Records provided Start Marker

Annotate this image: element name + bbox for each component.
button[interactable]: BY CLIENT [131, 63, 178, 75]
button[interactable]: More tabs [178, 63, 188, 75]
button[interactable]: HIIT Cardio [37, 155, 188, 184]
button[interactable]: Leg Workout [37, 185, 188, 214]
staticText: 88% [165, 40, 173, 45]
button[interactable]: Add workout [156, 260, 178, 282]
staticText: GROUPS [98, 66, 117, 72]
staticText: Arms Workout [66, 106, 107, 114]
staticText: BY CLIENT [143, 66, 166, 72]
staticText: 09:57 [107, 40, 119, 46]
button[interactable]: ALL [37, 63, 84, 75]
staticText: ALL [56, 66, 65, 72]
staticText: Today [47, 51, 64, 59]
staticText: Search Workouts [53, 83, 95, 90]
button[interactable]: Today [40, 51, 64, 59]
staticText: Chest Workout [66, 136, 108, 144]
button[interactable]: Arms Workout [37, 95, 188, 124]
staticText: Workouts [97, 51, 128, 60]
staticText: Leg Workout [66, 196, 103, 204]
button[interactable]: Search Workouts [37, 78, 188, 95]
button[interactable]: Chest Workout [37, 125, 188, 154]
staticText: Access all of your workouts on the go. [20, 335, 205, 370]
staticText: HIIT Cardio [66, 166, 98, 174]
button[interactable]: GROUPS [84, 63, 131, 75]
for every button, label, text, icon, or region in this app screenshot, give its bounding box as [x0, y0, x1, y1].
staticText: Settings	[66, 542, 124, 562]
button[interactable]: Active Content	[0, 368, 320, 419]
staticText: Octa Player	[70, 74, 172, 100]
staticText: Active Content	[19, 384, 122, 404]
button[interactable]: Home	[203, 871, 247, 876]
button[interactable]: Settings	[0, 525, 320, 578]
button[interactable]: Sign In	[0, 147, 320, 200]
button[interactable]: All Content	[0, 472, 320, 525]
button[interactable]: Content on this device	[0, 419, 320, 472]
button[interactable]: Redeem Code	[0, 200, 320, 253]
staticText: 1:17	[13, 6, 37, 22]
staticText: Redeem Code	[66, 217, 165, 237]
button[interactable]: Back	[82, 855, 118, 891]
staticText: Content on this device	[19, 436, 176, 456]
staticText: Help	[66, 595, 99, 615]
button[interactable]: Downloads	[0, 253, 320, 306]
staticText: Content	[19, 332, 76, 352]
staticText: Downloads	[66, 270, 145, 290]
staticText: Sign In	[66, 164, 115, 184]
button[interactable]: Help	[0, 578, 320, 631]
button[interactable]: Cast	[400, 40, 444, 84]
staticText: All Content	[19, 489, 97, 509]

Records provided End Marker

Task brief: Filter the entries down to the lines that include the string "Code".

Response to the exercise:
button[interactable]: Redeem Code	[0, 200, 320, 253]
staticText: Redeem Code	[66, 217, 165, 237]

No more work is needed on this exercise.